Modulo CAI – Valore probatorio – Tamponamento a catena
L'art. 143, comma 2, del D.Lgs. n. 209 del 2005 è chiaro nell'affermare che la C.A.I. sottoscritta da entrambi i conducenti determina una presunzione, salvo prova contraria da parte dell'impresa di assicurazione, che il sinistro si sia svolto con le modalità e le conseguenze indicate su quel modulo. La presunzione è finalizzata ad un intento deflattivo del contenzioso, avendo lo scopo di garantire entrambi i conducenti del fatto che il riconoscimento concorde delle colpe non venga messo in discussione dagli assicuratori ribaltando l'onere della prova a carico del danneggiato. Ed è evidente che la previsione di una presunzione fino a prova contraria non esclude che la società di assicurazioni possa superarla fornendo, appunto, tale prova; ma significa anche che l'onere della stessa ricade a carico dell'assicuratore e non del danneggiato (cfr. ordinanza 6 dicembre 2017, n. 29146).
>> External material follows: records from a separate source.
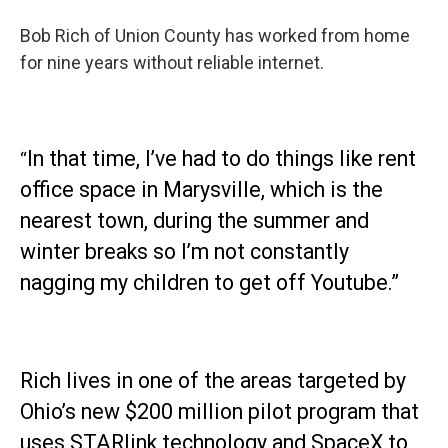
Bob Rich of Union County has worked from home
for nine years without reliable internet.
In that time, I’ve had to do things like rent
“
office space in Marysville, which is the
nearest town, during the summer and
winter breaks so I’m not constantly
nagging my children to get off Youtube.”
Rich lives in one of the areas targeted by
Ohio’s new $200 million pilot program that
uses STARlink technology and SpaceX to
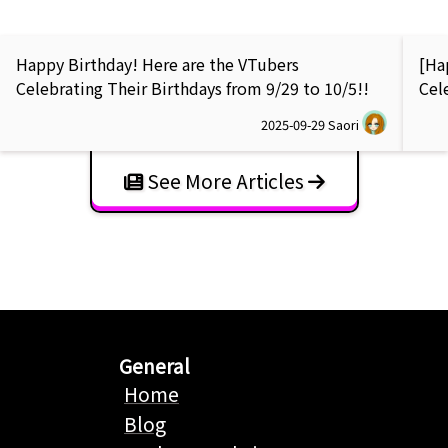
Happy Birthday! Here are the VTubers
[Ha
Celebrating Their Birthdays from 9/29 to 10/5!!
Cel
2025-09-29
Saori
See More Articles
General
Home
Blog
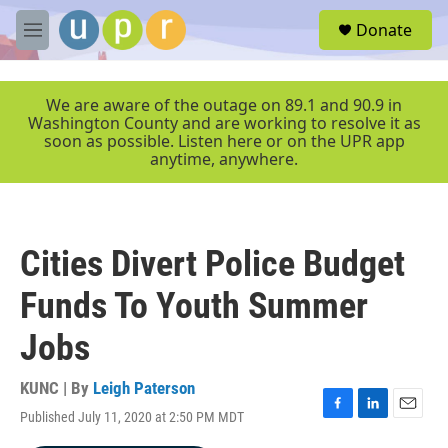
Skip to main content
S
Donate
e
M
a
e
r
n
c
u
We are aware of the outage on 89.1 and 90.9 in
h
Washington County and are working to resolve it as
soon as possible. Listen here or on the UPR app
u
anytime, anywhere.
e
r
y
Cities Divert Police Budget
Funds To Youth Summer
Jobs
KUNC | By
Leigh Paterson
Published July 11, 2020 at 2:50 PM MDT
F
L
E
a
i
m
Il Tribunale in sede di appello ha affermato che, a seguito delle contestazioni sulle modalità del sinistro svolte dalla società di assicurazioni, doveva essere la parte attrice (cioè il danneggiato, sostituito nella specie dal creditore cessionario) a provare che i fatti si fossero svolti come indicato in citazione.
A sostegno della propria decisione, il Tribunale ha richiamato il principio di diritto – che risale, com’è noto, alla sentenza 5 maggio 2006, n. 10311, delle Sezioni Unite di questa Corte – secondo cui la dichiarazione confessoria contenuta nel modulo di constatazione amichevole del sinistro (cosiddetto C.I.D.), resa dal responsabile del danno proprietario del veicolo assicurato e litisconsorte necessario, non ha valore di piena prova nemmeno nei confronti del solo confitente, ma deve essere liberamente apprezzata dal giudice, dovendo trovare applicazione la norma di cui all’art. 2733, terzo comma, c.c., secondo la quale, in caso di litisconsorzio necessario, la confessione resa da alcuni soltanto dei litisconsorti è, per l’appunto, liberamente apprezzata dal giudice.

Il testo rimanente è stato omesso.